* What you are asked to do *
Print the first line of the material below and each line after it, exactly as written, ending with the line that contains "אבטלה ונדחתה טענת המוסד לאי צבירת תקופת אכשרה".

+---+

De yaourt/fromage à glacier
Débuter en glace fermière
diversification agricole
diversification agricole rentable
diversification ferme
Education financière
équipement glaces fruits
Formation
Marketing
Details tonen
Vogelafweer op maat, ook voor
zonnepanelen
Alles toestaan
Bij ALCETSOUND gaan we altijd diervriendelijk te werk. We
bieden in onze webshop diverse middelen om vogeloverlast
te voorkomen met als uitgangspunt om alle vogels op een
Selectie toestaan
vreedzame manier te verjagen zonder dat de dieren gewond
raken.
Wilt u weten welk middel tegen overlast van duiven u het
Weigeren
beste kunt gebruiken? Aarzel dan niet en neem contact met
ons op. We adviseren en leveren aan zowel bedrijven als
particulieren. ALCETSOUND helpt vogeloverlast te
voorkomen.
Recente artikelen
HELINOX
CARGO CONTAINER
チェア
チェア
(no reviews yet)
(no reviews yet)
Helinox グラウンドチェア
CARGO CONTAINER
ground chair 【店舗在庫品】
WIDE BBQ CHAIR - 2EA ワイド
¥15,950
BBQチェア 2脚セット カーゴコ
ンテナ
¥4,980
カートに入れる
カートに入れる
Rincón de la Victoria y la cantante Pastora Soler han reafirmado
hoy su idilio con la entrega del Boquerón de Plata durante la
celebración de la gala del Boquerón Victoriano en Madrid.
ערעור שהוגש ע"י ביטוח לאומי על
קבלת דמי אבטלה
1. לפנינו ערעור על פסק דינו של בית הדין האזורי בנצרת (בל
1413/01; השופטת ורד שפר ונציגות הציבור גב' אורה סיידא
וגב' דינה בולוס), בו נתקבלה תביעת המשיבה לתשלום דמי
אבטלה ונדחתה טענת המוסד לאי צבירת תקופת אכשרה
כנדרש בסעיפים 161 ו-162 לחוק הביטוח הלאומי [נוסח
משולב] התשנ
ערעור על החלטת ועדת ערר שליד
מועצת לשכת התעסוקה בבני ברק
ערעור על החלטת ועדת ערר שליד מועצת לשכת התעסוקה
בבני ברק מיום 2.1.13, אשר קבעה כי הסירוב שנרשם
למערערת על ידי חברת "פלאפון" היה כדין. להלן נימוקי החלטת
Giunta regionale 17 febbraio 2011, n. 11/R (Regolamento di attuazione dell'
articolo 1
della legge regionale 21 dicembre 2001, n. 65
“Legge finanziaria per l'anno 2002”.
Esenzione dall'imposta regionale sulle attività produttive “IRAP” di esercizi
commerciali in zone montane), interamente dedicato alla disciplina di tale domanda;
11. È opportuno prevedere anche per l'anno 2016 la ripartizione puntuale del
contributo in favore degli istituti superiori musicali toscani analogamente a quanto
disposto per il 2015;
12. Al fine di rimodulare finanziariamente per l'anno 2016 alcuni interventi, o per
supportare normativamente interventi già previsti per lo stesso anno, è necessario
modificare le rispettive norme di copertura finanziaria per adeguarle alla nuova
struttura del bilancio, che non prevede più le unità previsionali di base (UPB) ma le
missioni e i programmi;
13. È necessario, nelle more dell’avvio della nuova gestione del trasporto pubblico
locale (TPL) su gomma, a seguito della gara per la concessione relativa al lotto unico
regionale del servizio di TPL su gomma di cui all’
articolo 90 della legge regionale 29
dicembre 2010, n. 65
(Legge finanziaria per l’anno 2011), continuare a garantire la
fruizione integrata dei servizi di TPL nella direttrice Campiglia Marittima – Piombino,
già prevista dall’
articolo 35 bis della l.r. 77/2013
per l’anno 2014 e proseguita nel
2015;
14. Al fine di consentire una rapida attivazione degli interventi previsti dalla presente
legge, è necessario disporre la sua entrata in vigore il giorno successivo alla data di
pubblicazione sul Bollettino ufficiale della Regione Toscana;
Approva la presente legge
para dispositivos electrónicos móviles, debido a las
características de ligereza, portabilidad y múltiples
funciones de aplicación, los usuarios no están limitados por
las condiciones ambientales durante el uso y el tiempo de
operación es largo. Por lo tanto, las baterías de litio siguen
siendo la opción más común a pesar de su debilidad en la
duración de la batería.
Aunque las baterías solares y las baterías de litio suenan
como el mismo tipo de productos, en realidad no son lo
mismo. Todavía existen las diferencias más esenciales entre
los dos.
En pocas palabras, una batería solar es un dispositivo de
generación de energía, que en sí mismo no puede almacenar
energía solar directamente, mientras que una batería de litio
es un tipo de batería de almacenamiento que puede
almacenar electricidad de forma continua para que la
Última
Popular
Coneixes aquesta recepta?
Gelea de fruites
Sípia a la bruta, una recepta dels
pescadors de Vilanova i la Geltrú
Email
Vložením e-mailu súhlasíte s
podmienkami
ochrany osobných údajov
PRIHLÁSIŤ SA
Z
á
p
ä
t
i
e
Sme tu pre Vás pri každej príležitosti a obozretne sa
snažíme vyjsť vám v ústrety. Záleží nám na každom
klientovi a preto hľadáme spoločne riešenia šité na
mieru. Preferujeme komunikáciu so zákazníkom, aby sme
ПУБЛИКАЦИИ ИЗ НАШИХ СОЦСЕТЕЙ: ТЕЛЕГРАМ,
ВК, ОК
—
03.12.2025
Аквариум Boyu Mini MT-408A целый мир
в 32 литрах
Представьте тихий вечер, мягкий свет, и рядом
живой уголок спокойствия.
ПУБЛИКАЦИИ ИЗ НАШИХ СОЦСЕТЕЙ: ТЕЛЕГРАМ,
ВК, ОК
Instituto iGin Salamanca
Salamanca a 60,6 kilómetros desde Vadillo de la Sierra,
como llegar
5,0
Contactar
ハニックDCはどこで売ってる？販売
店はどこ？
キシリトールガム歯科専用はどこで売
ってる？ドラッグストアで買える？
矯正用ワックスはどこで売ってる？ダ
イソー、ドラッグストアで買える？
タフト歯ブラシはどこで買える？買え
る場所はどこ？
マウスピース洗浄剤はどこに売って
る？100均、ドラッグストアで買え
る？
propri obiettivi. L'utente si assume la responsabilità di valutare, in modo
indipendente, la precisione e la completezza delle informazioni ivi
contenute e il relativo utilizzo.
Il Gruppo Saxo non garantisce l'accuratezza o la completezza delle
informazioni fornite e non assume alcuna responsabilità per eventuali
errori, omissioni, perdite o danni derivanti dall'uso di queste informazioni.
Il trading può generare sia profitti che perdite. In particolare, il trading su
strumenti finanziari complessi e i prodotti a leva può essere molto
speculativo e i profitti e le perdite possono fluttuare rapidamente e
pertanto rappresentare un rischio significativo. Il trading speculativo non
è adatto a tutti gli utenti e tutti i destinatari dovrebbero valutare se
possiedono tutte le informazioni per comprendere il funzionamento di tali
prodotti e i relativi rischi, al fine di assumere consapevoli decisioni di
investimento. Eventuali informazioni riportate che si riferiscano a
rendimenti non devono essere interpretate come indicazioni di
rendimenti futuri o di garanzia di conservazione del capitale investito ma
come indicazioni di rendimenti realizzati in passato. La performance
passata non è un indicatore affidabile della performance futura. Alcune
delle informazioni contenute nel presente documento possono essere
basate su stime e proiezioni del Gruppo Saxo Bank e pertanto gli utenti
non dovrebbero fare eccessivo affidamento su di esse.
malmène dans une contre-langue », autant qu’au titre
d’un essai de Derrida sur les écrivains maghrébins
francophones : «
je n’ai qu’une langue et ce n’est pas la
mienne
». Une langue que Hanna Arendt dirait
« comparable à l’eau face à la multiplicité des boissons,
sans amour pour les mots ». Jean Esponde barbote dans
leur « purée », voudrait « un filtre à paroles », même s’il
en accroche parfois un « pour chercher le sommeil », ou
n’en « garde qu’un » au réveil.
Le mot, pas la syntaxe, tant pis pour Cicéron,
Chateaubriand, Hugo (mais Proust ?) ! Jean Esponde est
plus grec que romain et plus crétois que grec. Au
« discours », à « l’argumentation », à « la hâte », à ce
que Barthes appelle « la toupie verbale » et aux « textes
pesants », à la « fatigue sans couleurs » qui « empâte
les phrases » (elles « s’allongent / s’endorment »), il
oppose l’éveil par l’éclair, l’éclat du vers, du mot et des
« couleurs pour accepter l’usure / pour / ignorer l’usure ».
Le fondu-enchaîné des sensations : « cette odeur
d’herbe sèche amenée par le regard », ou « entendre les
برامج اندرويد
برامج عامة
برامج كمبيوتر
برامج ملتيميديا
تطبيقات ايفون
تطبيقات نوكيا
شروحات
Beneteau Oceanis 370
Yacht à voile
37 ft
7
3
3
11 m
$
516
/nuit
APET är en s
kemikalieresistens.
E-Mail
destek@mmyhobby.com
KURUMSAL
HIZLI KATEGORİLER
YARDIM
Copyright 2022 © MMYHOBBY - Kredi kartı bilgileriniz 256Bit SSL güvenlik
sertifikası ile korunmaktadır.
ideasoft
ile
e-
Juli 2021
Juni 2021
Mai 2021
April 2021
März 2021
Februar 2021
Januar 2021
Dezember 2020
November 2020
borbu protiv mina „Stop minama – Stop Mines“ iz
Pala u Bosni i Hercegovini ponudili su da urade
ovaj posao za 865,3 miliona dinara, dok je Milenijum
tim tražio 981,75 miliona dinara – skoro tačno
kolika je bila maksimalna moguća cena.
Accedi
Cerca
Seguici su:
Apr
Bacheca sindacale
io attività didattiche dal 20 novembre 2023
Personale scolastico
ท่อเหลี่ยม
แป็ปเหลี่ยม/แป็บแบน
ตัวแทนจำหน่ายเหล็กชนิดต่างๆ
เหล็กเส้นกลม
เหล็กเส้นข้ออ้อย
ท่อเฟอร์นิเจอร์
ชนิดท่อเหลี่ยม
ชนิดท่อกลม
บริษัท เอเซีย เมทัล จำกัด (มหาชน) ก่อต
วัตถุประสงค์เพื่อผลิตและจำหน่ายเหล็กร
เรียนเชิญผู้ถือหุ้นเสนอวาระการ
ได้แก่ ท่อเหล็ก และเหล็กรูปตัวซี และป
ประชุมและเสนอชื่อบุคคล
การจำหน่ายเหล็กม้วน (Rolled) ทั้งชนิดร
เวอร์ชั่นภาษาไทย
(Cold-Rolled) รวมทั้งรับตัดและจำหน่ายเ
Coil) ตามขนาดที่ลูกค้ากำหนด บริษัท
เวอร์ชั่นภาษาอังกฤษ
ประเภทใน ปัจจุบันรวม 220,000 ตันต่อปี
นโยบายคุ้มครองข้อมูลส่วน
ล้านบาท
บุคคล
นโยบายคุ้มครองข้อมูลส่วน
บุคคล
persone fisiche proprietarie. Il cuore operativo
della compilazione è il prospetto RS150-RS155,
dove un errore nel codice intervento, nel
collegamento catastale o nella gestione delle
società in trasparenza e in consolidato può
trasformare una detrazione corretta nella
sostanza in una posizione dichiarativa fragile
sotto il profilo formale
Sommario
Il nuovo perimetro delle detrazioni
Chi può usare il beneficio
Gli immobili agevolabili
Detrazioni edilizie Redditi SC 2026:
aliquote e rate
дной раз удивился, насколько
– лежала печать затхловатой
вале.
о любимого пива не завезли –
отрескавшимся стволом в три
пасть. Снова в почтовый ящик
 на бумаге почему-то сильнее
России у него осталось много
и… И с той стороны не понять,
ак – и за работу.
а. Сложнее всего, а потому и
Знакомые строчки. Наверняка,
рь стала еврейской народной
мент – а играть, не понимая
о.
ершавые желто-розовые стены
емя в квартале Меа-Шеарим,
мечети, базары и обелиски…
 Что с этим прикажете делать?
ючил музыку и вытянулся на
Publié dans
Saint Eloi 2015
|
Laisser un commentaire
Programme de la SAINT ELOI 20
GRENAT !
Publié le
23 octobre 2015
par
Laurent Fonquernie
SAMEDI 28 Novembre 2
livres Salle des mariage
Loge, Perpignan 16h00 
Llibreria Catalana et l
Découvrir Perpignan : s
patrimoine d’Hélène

+---+

* Solution to this exercise *
De yaourt/fromage à glacier
Débuter en glace fermière
diversification agricole
diversification agricole rentable
diversification ferme
Education financière
équipement glaces fruits
Formation
Marketing
Details tonen
Vogelafweer op maat, ook voor
zonnepanelen
Alles toestaan
Bij ALCETSOUND gaan we altijd diervriendelijk te werk. We
bieden in onze webshop diverse middelen om vogeloverlast
te voorkomen met als uitgangspunt om alle vogels op een
Selectie toestaan
vreedzame manier te verjagen zonder dat de dieren gewond
raken.
Wilt u weten welk middel tegen overlast van duiven u het
Weigeren
beste kunt gebruiken? Aarzel dan niet en neem contact met
ons op. We adviseren en leveren aan zowel bedrijven als
particulieren. ALCETSOUND helpt vogeloverlast te
voorkomen.
Recente artikelen
HELINOX
CARGO CONTAINER
チェア
チェア
(no reviews yet)
(no reviews yet)
Helinox グラウンドチェア
CARGO CONTAINER
ground chair 【店舗在庫品】
WIDE BBQ CHAIR - 2EA ワイド
¥15,950
BBQチェア 2脚セット カーゴコ
ンテナ
¥4,980
カートに入れる
カートに入れる
Rincón de la Victoria y la cantante Pastora Soler han reafirmado
hoy su idilio con la entrega del Boquerón de Plata durante la
celebración de la gala del Boquerón Victoriano en Madrid.
ערעור שהוגש ע"י ביטוח לאומי על
קבלת דמי אבטלה
1. לפנינו ערעור על פסק דינו של בית הדין האזורי בנצרת (בל
1413/01; השופטת ורד שפר ונציגות הציבור גב' אורה סיידא
וגב' דינה בולוס), בו נתקבלה תביעת המשיבה לתשלום דמי
אבטלה ונדחתה טענת המוסד לאי צבירת תקופת אכשרה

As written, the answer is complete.